Thursday, September 27, 2012

Lao PDR ratifies the Nagoya Protocol on genetic resources

Montreal, 27 September 2012 – Lao Peoples’ Democratic Republic is the sixth country to ratify the Nagoya Protocol on Access to Genetic Resources and the Fair and Equitable Sharing of Benefits Arising from Their Utilization to the Convention on Biological Diversity.

In acceding to the Protocol, Lao PDR becomes the first country in south-east Asia to ratify the Protocol.
The Nagoya Protocol will enter into force 90 days after the deposit of the fiftieth instrument of ratification.

In addition to Mexico, the Seychelles, Rwanda, Gabon, Jordan and Mexico have also ratified the Protocol.
The Nagoya Protocol was open for signature between 2 February 2011 and 1 February 2012. Braulio Ferreira de Souza Dias, Executive Secretary of the Convention on Biological Diversity, said: “The accession of Lao PDR to the Protocol represents the first of a new wave of ratifications that we expect to see in the months ahead. As we prepare to hold the eleventh meeting of the Conference of the Parties to the Convention on Biological Diversity, I urge other Parties to the Convention to ratify as soon as possible.”
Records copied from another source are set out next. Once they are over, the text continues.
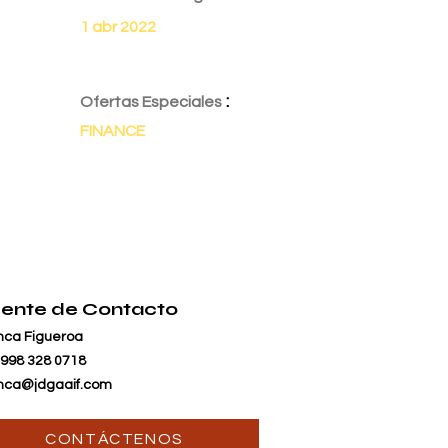
1 abr 2022
:
Ofertas Especiales
FINANCE
ente de Contacto
nca Figueroa
 998 328 0718
nca@jdgaaif.com
CONTÁCTENOS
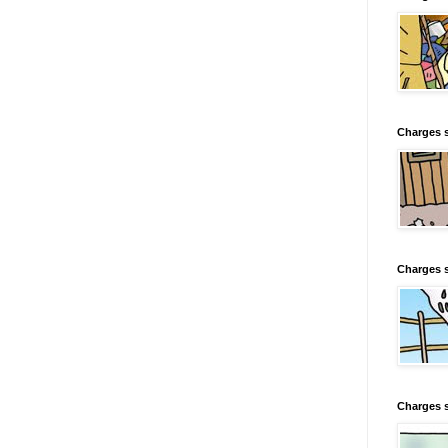
Charges s
Charges s
Charges 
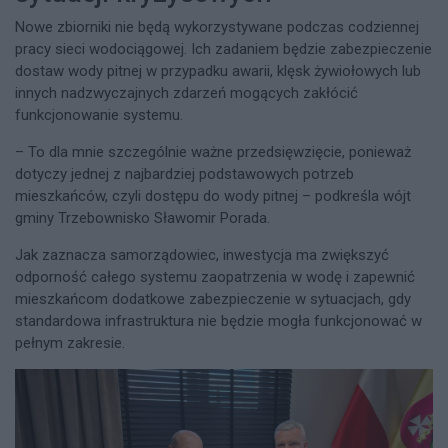
Nowe zbiorniki nie będą wykorzystywane podczas codziennej
pracy sieci wodociągowej. Ich zadaniem będzie zabezpieczenie
dostaw wody pitnej w przypadku awarii, klęsk żywiołowych lub
innych nadzwyczajnych zdarzeń mogących zakłócić
funkcjonowanie systemu.
– To dla mnie szczególnie ważne przedsięwzięcie, ponieważ
dotyczy jednej z najbardziej podstawowych potrzeb
mieszkańców, czyli dostępu do wody pitnej – podkreśla wójt
gminy Trzebownisko Sławomir Porada.
Jak zaznacza samorządowiec, inwestycja ma zwiększyć
odporność całego systemu zaopatrzenia w wodę i zapewnić
mieszkańcom dodatkowe zabezpieczenie w sytuacjach, gdy
standardowa infrastruktura nie będzie mogła funkcjonować w
pełnym zakresie.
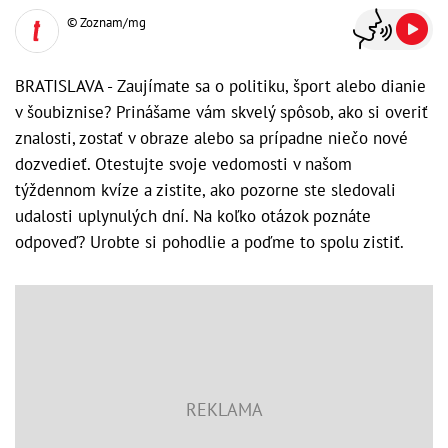
© Zoznam/mg
BRATISLAVA - Zaujímate sa o politiku, šport alebo dianie
v šoubiznise? Prinášame vám skvelý spôsob, ako si overiť
znalosti, zostať v obraze alebo sa prípadne niečo nové
dozvedieť. Otestujte svoje vedomosti v našom
týždennom kvíze a zistite, ako pozorne ste sledovali
udalosti uplynulých dní. Na koľko otázok poznáte
odpoveď? Urobte si pohodlie a poďme to spolu zistiť.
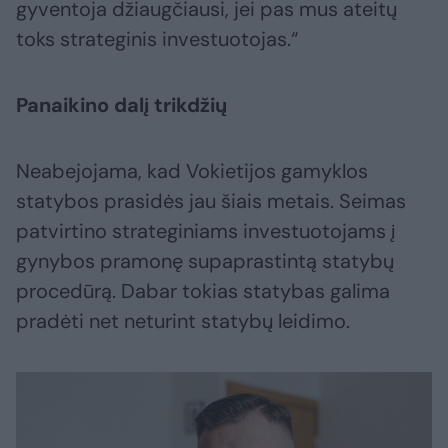
gyventoja džiaugčiausi, jei pas mus ateitų
toks strateginis investuotojas.“
Panaikino dalį trikdžių
Neabejojama, kad Vokietijos gamyklos
statybos prasidės jau šiais metais. Seimas
patvirtino strateginiams investuotojams į
gynybos pramonę supaprastintą statybų
procedūrą. Dabar tokias statybas galima
pradėti net neturint statybų leidimo.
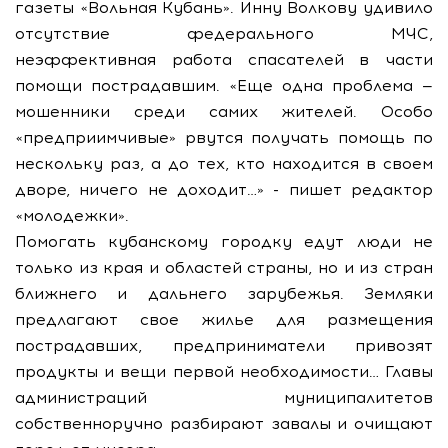
газеты «Вольная Кубань». Инну Волкову удивило
отсутствие федерального МЧС,
неэффективная работа спасателей в части
помощи пострадавшим. «Еще одна проблема —
мошенники среди самих жителей. Особо
«предприимчивые» рвутся получать помощь по
нескольку раз, а до тех, кто находится в своем
дворе, ничего не доходит…» - пишет редактор
«молодежки».
Помогать кубанскому городку едут люди не
только из края и областей страны, но и из стран
ближнего и дальнего зарубежья. Земляки
предлагают свое жилье для размещения
пострадавших, предприниматели привозят
продукты и вещи первой необходимости… Главы
администраций муниципалитетов
собственноручно разбирают завалы и очищают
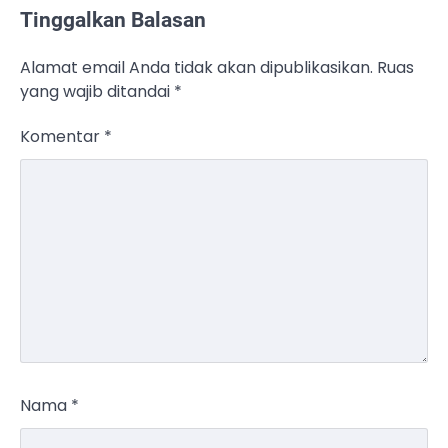
Tinggalkan Balasan
Alamat email Anda tidak akan dipublikasikan.
Ruas
yang wajib ditandai
*
Komentar
*
Nama
*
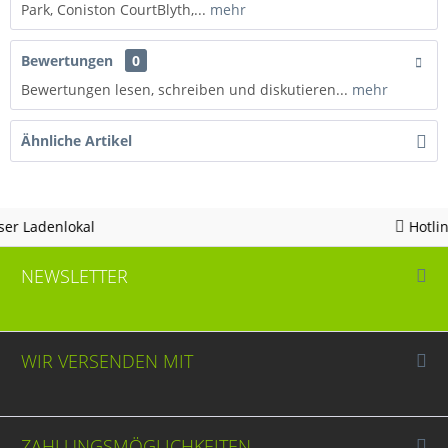
Park, Coniston CourtBlyth,...
mehr
Bewertungen
0
Bewertungen lesen, schreiben und diskutieren...
mehr
Ähnliche Artikel
Hotline 05963 - 982823
NEWSLETTER
WIR VERSENDEN MIT
ZAHLUNGSMÖGLICHKEITEN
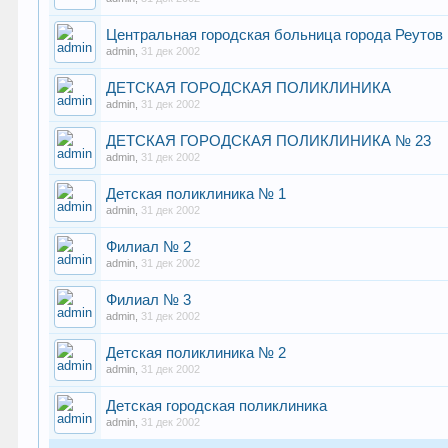
Центральная городская больница города Реутов
admin
,
31 дек 2002
ДЕТСКАЯ ГОРОДСКАЯ ПОЛИКЛИНИКА
admin
,
31 дек 2002
ДЕТСКАЯ ГОРОДСКАЯ ПОЛИКЛИНИКА № 23
admin
,
31 дек 2002
Детская поликлиника № 1
admin
,
31 дек 2002
Филиал № 2
admin
,
31 дек 2002
Филиал № 3
admin
,
31 дек 2002
Детская поликлиника № 2
admin
,
31 дек 2002
Детская городская поликлиника
admin
,
31 дек 2002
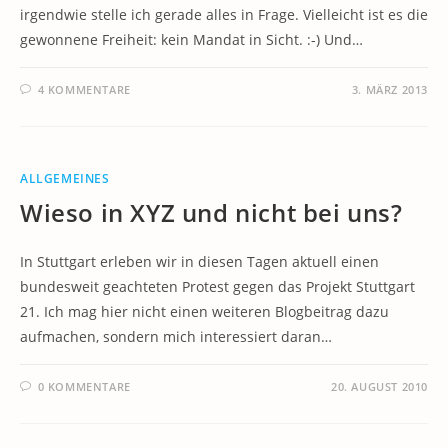
irgendwie stelle ich gerade alles in Frage. Vielleicht ist es die
gewonnene Freiheit: kein Mandat in Sicht. :-) Und…
4 KOMMENTARE
3. MÄRZ 2013
ALLGEMEINES
Wieso in XYZ und nicht bei uns?
In Stuttgart erleben wir in diesen Tagen aktuell einen
bundesweit geachteten Protest gegen das Projekt Stuttgart
21. Ich mag hier nicht einen weiteren Blogbeitrag dazu
aufmachen, sondern mich interessiert daran…
0 KOMMENTARE
20. AUGUST 2010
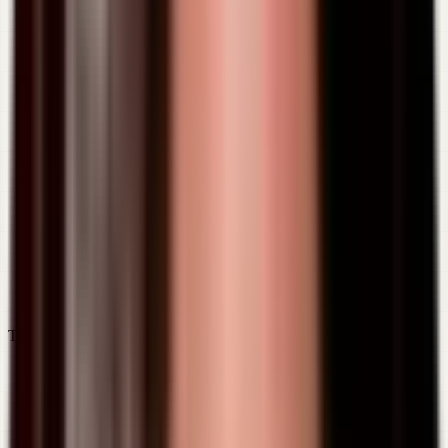
Toca nuestros cierres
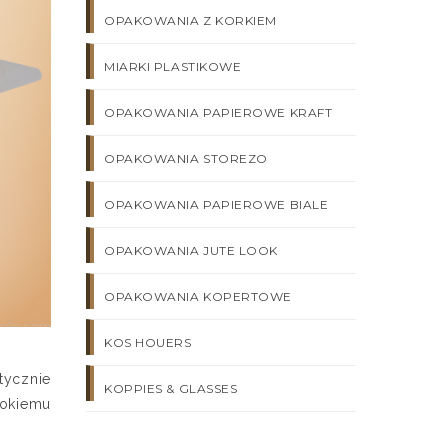
OPAKOWANIA Z KORKIEM
MIARKI PLASTIKOWE
OPAKOWANIA PAPIEROWE KRAFT
OPAKOWANIA STOREZO
OPAKOWANIA PAPIEROWE BIALE
OPAKOWANIA JUTE LOOK
OPAKOWANIA KOPERTOWE
KOS HOUERS
tycznie
KOPPIES & GLASSES
rokiemu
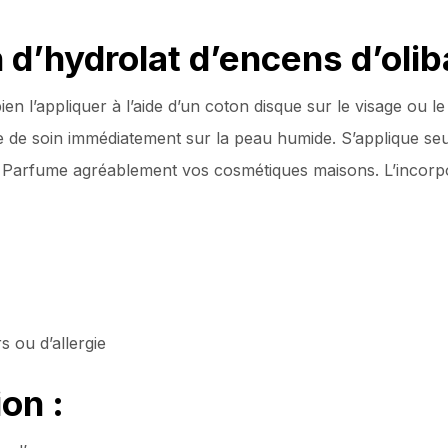
 d’hydrolat d’encens d’olib
en l’appliquer à l’aide d’un coton disque sur le visage ou le
e de soin immédiatement sur la peau humide. S’applique seu
. Parfume agréablement vos cosmétiques maisons. L’incor
s ou d’allergie
on :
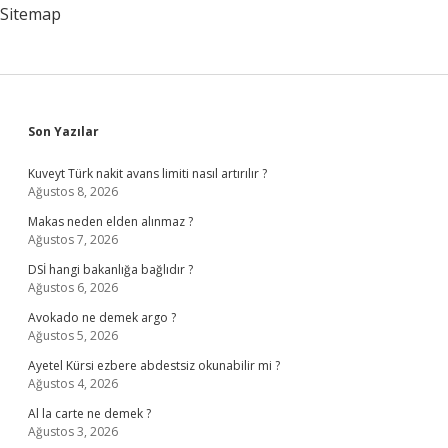
Sitemap
Sidebar
Son Yazılar
Kuveyt Türk nakit avans limiti nasıl artırılır ?
Ağustos 8, 2026
Makas neden elden alınmaz ?
Ağustos 7, 2026
DSİ hangi bakanlığa bağlıdır ?
Ağustos 6, 2026
Avokado ne demek argo ?
Ağustos 5, 2026
Ayetel Kürsi ezbere abdestsiz okunabilir mi ?
Ağustos 4, 2026
Al la carte ne demek ?
Ağustos 3, 2026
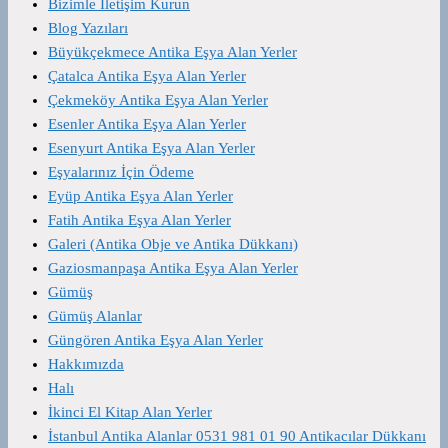
Bizimle İletişim Kurun
Blog Yazıları
Büyükçekmece Antika Eşya Alan Yerler
Çatalca Antika Eşya Alan Yerler
Çekmeköy Antika Eşya Alan Yerler
Esenler Antika Eşya Alan Yerler
Esenyurt Antika Eşya Alan Yerler
Eşyalarınız İçin Ödeme
Eyüp Antika Eşya Alan Yerler
Fatih Antika Eşya Alan Yerler
Galeri (Antika Obje ve Antika Dükkanı)
Gaziosmanpaşa Antika Eşya Alan Yerler
Gümüş
Gümüş Alanlar
Güngören Antika Eşya Alan Yerler
Hakkımızda
Halı
İkinci El Kitap Alan Yerler
İstanbul Antika Alanlar 0531 981 01 90 Antikacılar Dükkanı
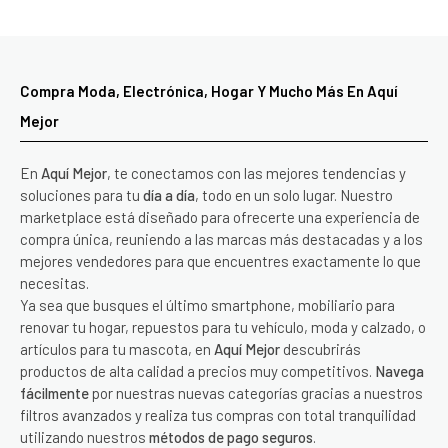
Compra Moda, Electrónica, Hogar Y Mucho Más En Aquí
Mejor
En
Aquí Mejor
, te conectamos con las mejores tendencias y
soluciones para tu
día a día
, todo en un solo lugar. Nuestro
marketplace está diseñado para ofrecerte una experiencia de
compra única, reuniendo a las marcas más destacadas y a los
mejores vendedores para que encuentres exactamente lo que
necesitas.
Ya sea que busques el último smartphone, mobiliario para
renovar tu hogar, repuestos para tu vehículo, moda y calzado, o
artículos para tu mascota, en
Aquí Mejor
descubrirás
productos de alta calidad a precios muy competitivos.
Navega
fácilmente
por nuestras nuevas categorías gracias a nuestros
filtros avanzados y realiza tus compras con total tranquilidad
utilizando nuestros
métodos de pago seguros
.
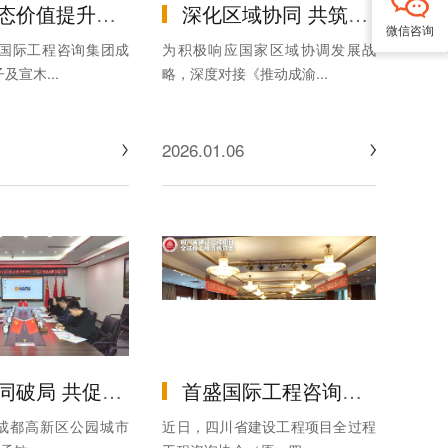
际中标 6.8 亿元山桐子及宣木瓜产业示范基地全过程工程咨询项目
深化区域协同 共筑发展生态 -- 首盛国际承办AAPM川渝会员与生态伙伴交流会在蓉成功举办
微信咨询
盛国际工程咨询集团成
为积极响应国家区域协调发展战
及宣木...
略，深度对接《推动成渝...
2026.01.06
— 成都高新区公园城市建设局副局长孟敏一行莅临首盛集团调研交流
首盛国际工程咨询集团荣膺2024年度四川省建设工程项目全过程工程咨询协会“行业企业、人才评价”六项重磅荣誉！
，成都高新区公园城市
近日，四川省建设工程项目全过程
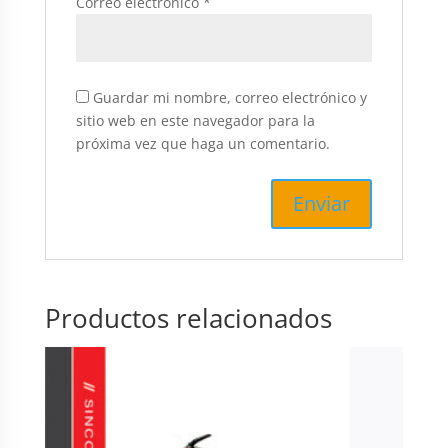
Correo electrónico
*
Guardar mi nombre, correo electrónico y
sitio web en este navegador para la
próxima vez que haga un comentario.
Productos relacionados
In order to become Parties to the Nagoya Protocol, Parties to the Convention that have signed the Nagoya Protocol may then proceed to take steps at the domestic level that would lead to depositing their instruments of ratification, acceptance or approval with the Depositary. Parties to the Convention that were not be able to sign the Nagoya Protocol by 1 February 2012, but still wish to become Parties, may accede to the Protocol by depositing an instrument of accession with the Depositary. Ratification, acceptance, approval and accession have the same legal effect. Further information on how to become a Party to the Protocol can be found at:

The entry into force of the Nagoya Protocol will provide greater legal certainty and transparency for both providers and users of genetic resources, creating a framework that promotes the use of genetic resources and associated traditional knowledge while strengthening the opportunities for fair and equitable sharing of benefits from their use. Hence, the Protocol will create new incentives to conserve biodiversity, sustainably use its components, and further enhance the contribution of biodiversity to sustainable development and human well-being.